Top of Data

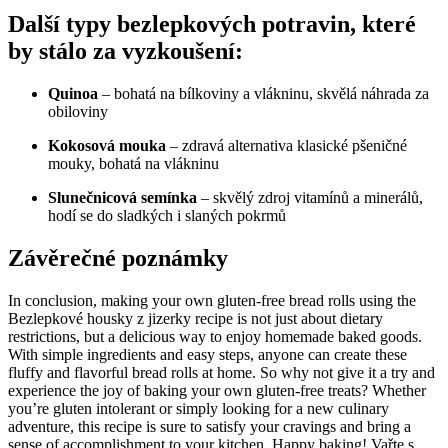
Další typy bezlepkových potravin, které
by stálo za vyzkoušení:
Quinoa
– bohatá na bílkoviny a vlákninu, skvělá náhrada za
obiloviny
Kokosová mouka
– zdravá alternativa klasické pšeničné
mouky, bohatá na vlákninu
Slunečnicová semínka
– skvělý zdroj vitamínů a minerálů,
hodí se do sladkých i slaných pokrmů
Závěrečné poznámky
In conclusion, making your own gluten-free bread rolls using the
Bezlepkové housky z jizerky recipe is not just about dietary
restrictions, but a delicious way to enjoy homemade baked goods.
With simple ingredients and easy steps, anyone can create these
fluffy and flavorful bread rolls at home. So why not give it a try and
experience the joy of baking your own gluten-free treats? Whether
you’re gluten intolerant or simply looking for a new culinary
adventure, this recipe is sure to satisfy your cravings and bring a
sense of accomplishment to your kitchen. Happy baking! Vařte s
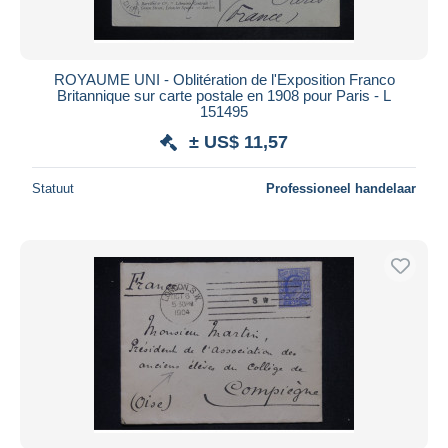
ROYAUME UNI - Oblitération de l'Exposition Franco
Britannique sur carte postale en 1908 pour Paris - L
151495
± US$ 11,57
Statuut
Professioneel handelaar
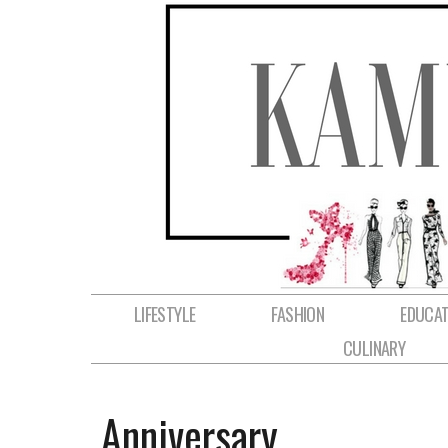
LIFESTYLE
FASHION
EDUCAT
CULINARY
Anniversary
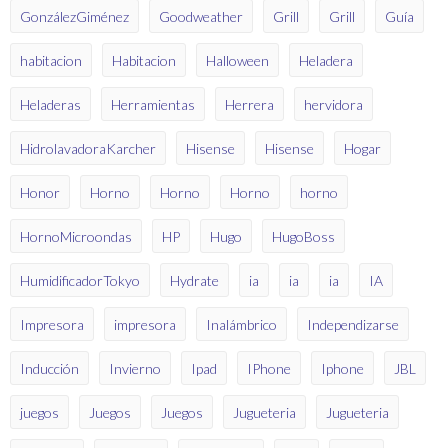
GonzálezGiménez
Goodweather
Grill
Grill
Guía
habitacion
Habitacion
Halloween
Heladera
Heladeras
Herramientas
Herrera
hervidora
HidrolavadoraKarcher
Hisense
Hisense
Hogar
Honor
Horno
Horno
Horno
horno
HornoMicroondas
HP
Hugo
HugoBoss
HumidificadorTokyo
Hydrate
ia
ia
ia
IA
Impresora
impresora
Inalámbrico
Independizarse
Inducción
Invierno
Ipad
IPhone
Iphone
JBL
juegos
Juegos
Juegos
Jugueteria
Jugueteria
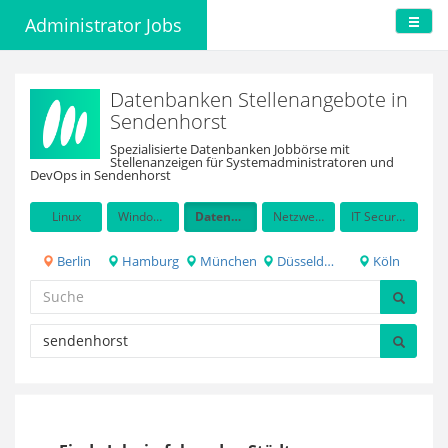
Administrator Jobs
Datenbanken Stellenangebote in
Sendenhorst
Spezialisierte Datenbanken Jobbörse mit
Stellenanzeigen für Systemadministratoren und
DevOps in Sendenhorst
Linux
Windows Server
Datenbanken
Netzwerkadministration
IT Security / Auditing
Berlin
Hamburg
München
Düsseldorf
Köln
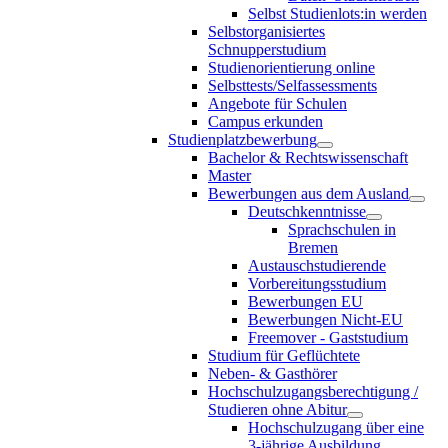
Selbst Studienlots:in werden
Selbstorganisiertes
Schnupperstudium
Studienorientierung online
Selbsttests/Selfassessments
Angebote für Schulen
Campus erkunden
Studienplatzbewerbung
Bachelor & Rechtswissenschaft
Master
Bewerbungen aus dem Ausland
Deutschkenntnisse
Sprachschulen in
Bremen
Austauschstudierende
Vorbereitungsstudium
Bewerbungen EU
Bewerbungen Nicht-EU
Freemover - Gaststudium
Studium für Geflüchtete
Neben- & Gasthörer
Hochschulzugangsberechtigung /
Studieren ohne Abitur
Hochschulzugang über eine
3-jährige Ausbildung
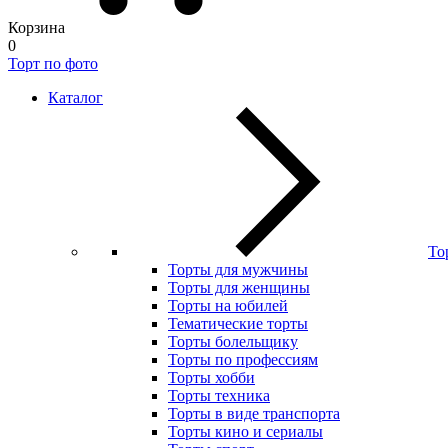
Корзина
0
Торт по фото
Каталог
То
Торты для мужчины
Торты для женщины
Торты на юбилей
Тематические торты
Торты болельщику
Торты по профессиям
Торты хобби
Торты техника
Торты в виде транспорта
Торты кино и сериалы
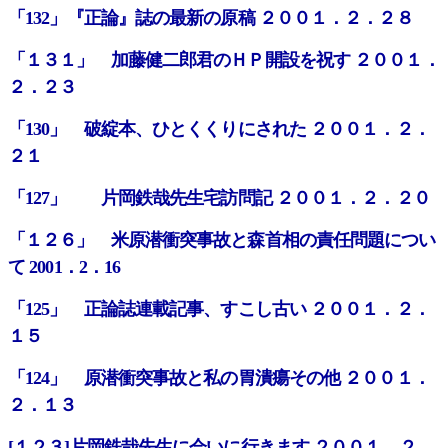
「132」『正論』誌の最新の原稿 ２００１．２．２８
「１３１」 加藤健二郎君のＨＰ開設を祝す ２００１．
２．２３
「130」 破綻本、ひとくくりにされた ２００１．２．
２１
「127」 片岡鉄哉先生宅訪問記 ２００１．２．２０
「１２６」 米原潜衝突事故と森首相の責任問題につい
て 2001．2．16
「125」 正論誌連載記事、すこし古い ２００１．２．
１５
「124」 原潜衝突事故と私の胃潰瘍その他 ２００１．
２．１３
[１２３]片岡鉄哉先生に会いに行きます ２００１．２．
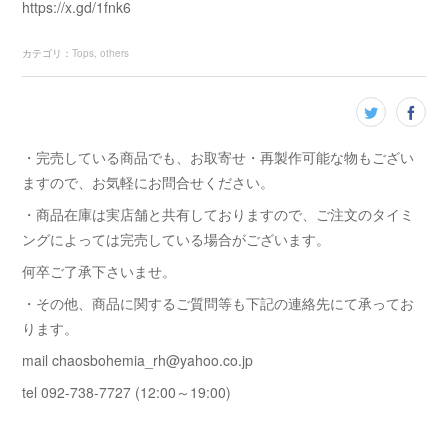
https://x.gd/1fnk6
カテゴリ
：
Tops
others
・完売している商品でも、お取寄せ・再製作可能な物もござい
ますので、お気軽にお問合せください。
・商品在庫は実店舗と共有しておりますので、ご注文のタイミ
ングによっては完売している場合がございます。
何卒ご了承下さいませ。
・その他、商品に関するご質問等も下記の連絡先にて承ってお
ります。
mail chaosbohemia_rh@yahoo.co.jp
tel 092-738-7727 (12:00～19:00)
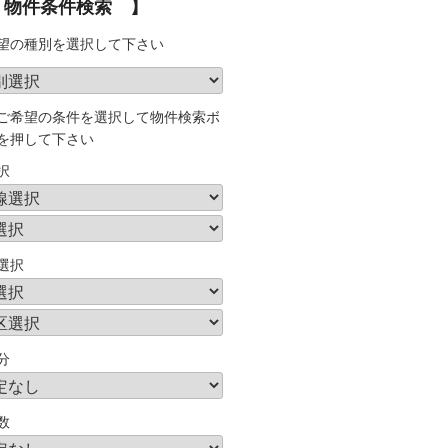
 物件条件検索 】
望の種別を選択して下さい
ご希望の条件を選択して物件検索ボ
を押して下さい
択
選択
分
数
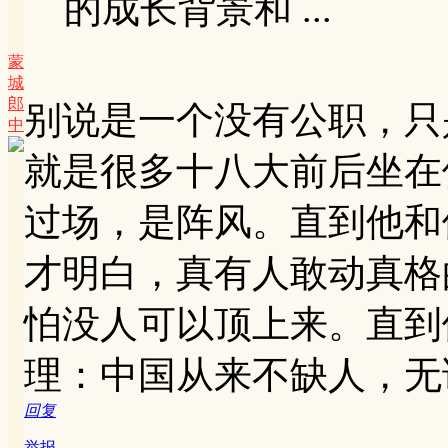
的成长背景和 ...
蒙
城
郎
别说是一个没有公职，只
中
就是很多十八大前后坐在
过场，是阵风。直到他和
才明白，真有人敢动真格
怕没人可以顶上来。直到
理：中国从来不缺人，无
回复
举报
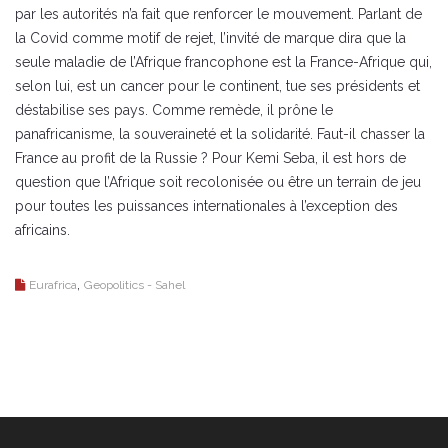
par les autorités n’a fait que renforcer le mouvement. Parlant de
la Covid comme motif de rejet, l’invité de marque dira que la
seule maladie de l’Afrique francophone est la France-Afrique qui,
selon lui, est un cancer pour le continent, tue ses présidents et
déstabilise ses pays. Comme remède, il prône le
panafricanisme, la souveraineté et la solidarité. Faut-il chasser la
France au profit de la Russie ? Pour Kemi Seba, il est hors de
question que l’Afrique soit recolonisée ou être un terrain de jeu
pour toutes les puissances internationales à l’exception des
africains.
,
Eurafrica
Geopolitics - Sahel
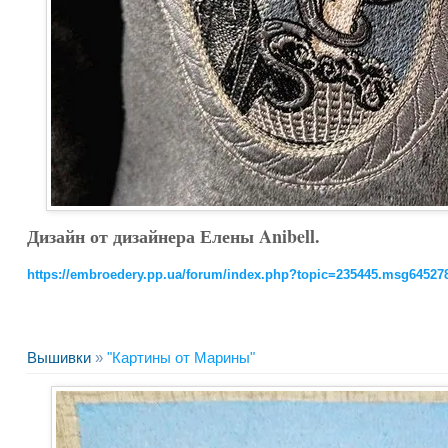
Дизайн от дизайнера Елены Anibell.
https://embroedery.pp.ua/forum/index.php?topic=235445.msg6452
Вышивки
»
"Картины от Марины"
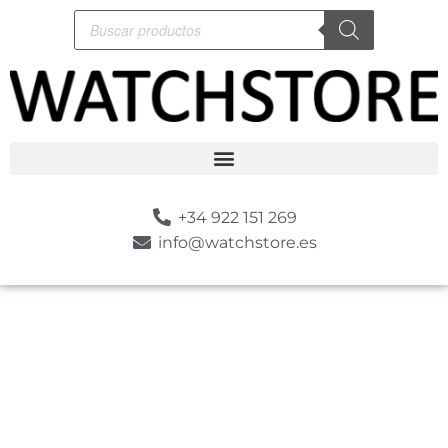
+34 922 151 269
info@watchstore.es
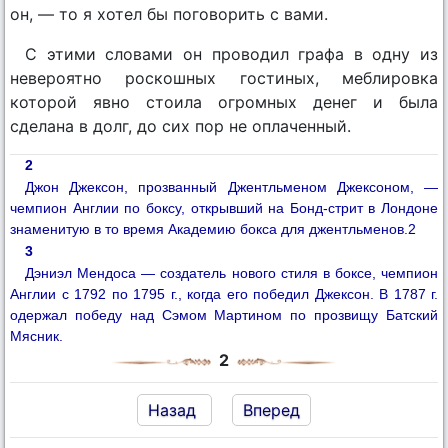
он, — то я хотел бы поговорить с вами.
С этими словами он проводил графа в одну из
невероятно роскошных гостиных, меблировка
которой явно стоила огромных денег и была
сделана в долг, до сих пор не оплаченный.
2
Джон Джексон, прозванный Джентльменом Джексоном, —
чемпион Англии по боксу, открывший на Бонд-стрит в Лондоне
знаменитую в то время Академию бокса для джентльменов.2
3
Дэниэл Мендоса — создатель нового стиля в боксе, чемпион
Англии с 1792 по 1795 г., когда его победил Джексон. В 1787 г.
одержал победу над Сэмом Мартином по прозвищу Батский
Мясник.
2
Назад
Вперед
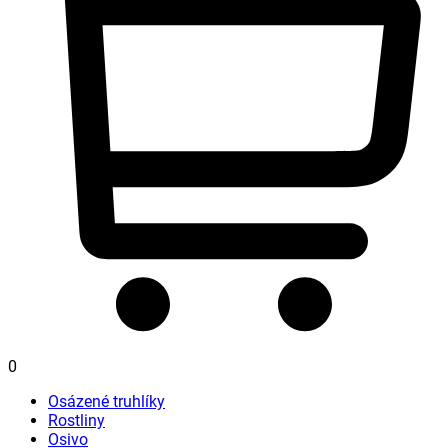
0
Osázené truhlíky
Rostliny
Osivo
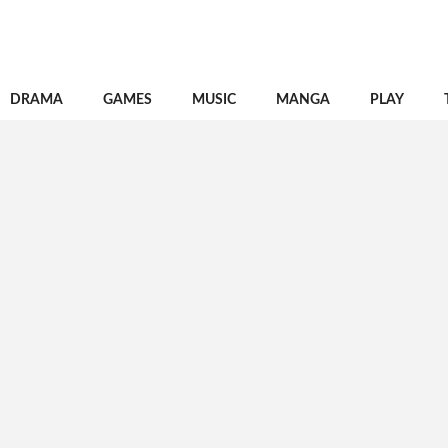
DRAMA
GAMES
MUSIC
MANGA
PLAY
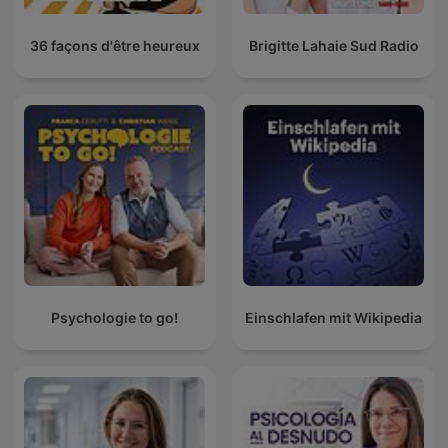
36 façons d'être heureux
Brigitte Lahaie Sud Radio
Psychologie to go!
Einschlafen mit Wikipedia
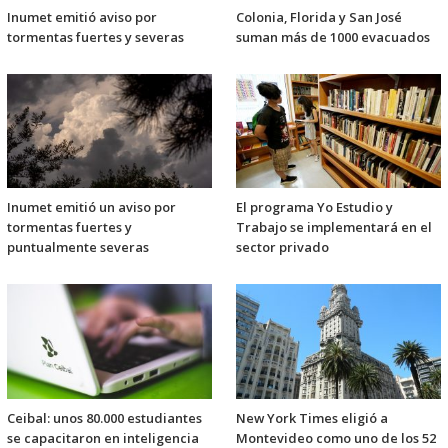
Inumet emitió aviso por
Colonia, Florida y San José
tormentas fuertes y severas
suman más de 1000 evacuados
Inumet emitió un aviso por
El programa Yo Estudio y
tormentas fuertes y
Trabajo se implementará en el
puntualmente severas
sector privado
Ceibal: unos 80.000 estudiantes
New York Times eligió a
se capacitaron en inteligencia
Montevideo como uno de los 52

Bottom of Data

### Work to complete
Reproduce, word for word, every line from the start of the records down to and including the line with "Závěrečné poznámky"; skip the pictures.

### Your solution
Další typy bezlepkových potravin, které
by stálo za vyzkoušení:
Quinoa
– bohatá na bílkoviny a vlákninu, skvělá náhrada za
obiloviny
Kokosová mouka
– zdravá alternativa klasické pšeničné
mouky, bohatá na vlákninu
Slunečnicová semínka
– skvělý zdroj vitamínů a minerálů,
hodí se do sladkých i slaných pokrmů
Závěrečné poznámky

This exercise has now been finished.